_Required work_: Pull every line that includes the word "București" from the data.

_Excerpted data_:
━━━━━━━━━━
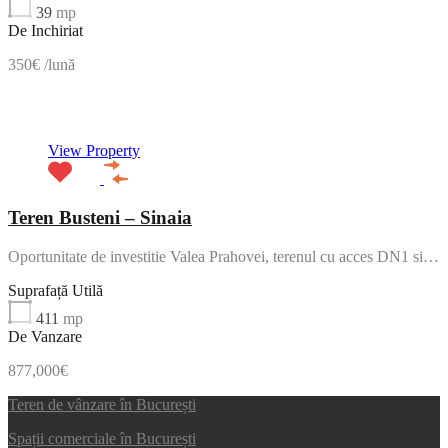
39
mp
De Inchiriat
350€ /lună
NOU
View Property
Teren Busteni – Sinaia
Oportunitate de investitie Valea Prahovei, terenul cu acces DN1 si…
Suprafață Utilă
411
mp
De Vanzare
877,000€
Teren de vânzare în București
Spații comerciale în București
━━━━━━━━━━
_Expected output_:
Teren de vânzare în București
Spații comerciale în București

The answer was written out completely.